Era uma quarta-feira comum.
David saíra para comprar pão no fim da tarde, distraído com fones de ouvido e uma leve dor nas costas que insistia em visitá-lo nos dias mais nublados.
A fila da padaria estava longa. Ele pegou o celular e começou a responder algumas mensagens atrasadas de Clara e Lucas.
Quando finalmente avançou para o balcão, ouviu uma voz atrás dele — familiar demais.
— David?
O tempo congelou por um instante.
A voz era a mesma, mas mais grave.
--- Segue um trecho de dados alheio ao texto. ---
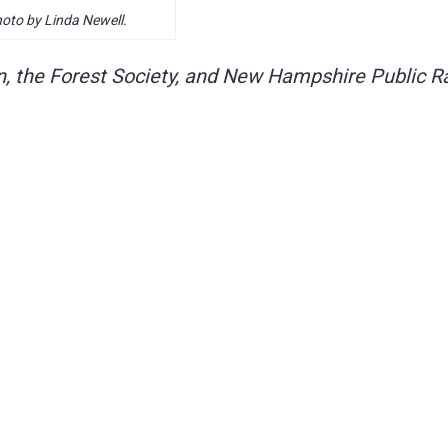
oto by Linda Newell.
, the Forest Society, and New Hampshire Public R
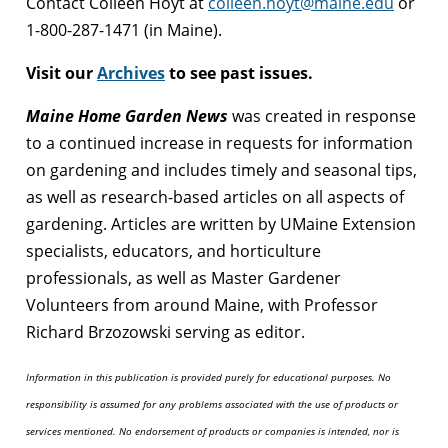
Contact Colleen Hoyt at
colleen.hoyt@maine.edu
or
1-800-287-1471 (in Maine).
Visit our
Archives
to see past issues.
Maine Home Garden News
was created in response
to a continued increase in requests for information
on gardening and includes timely and seasonal tips,
as well as research-based articles on all aspects of
gardening. Articles are written by UMaine Extension
specialists, educators, and horticulture
professionals, as well as Master Gardener
Volunteers from around Maine, with Professor
Richard Brzozowski serving as editor.
Information in this publication is provided purely for educational purposes. No
responsibility is assumed for any problems associated with the use of products or
services mentioned. No endorsement of products or companies is intended, nor is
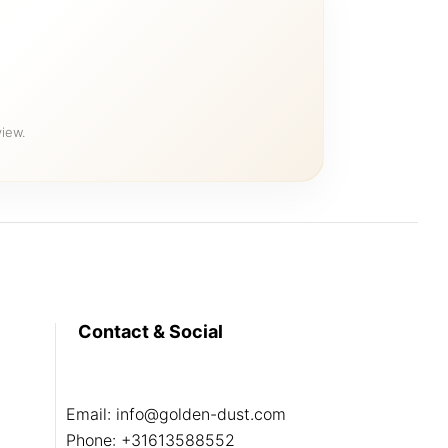
iew.
Contact & Social
Email:
info@golden-dust.com
Phone:
+31613588552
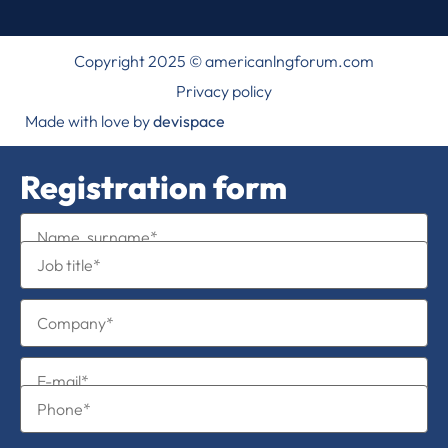
Copyright 2025 © americanlngforum.com
Privacy policy
Made with love by
devispace
Registration form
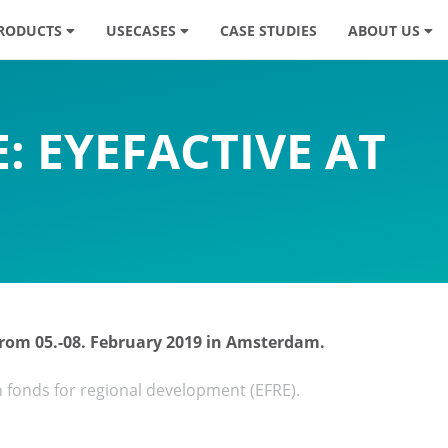
RODUCTS
USECASES
CASE STUDIES
ABOUT US
: EYEFACTIVE AT
 from 05.-08. February 2019 in Amsterdam.
n fonds for regional development (EFRE).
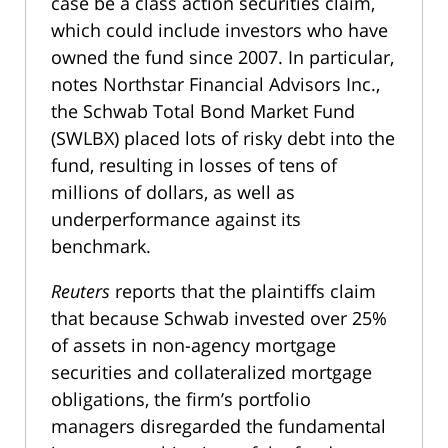
case be a class action securities claim,
which could include investors who have
owned the fund since 2007. In particular,
notes Northstar Financial Advisors Inc.,
the Schwab Total Bond Market Fund
(SWLBX) placed lots of risky debt into the
fund, resulting in losses of tens of
millions of dollars, as well as
underperformance against its
benchmark.
Reuters
reports that the plaintiffs claim
that because Schwab invested over 25%
of assets in non-agency mortgage
securities and collateralized mortgage
obligations, the firm’s portfolio
managers disregarded the fundamental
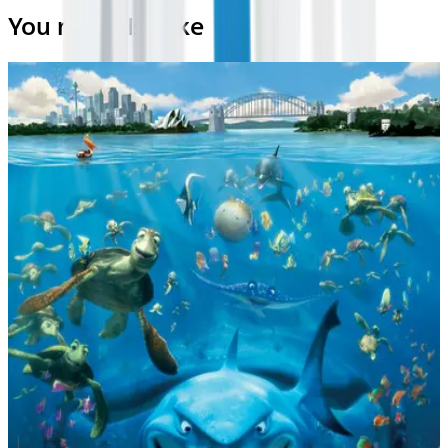
You may also like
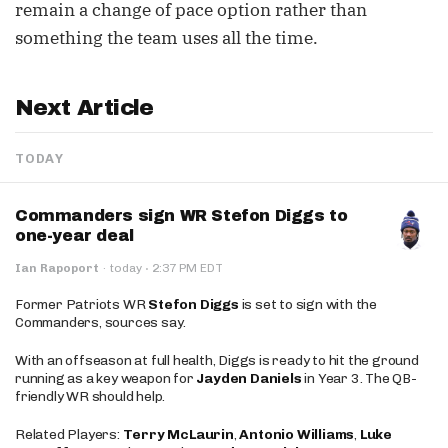
remain a change of pace option rather than
something the team uses all the time.
Next Article
TODAY
Commanders sign WR Stefon Diggs to
one-year deal
·
Ian Rapoport
·
today
2:37 PM EDT
Former Patriots WR
Stefon Diggs
is set to sign with the
Commanders, sources say.
With an offseason at full health, Diggs is ready to hit the ground
running as a key weapon for
Jayden Daniels
in Year 3. The QB-
friendly WR should help.
Related Players:
Terry McLaurin
,
Antonio Williams
,
Luke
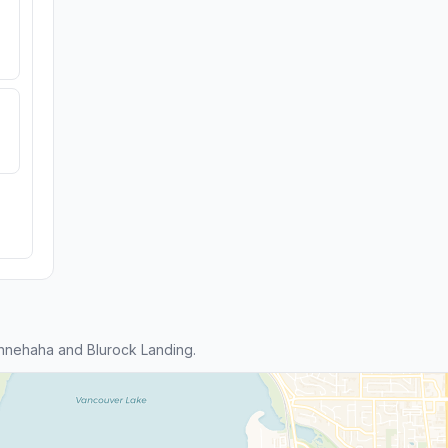
nnehaha and Blurock Landing.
O tom, igual ao das tardes de infância.
Virou-se devagar.
Daniel.
Estava ali. Cabelos mais curtos, barba por fazer, uma expressão que mesclava surpresa e um leve constrangimento.
Carregava uma criança nos ombros — devia ter uns quatro anos, olhos castanhos vivos e uma risada solta.
David sorriu de leve, contido.
— Oi, Daniel.
— Cara… faz quanto tempo?
— Uns nove anos, talvez.
— Caramba… você tá igual. Só menos magricelo.
David riu com um canto da boca.
— E você tá mais pai de família do que eu imaginava.
Daniel sorriu, ajeitando a criança nas costas.
— Esse aqui é o João. Meu filho mais velho.
— Prazer, João — disse David, acenando.
A criança sorriu e se escondeu no ombro do pai.
Daniel abaixou um pouco o tom.
— Desculpa aparecer assim. Eu... reconheci você de costas. Foi estranho, tipo... um filme voltando.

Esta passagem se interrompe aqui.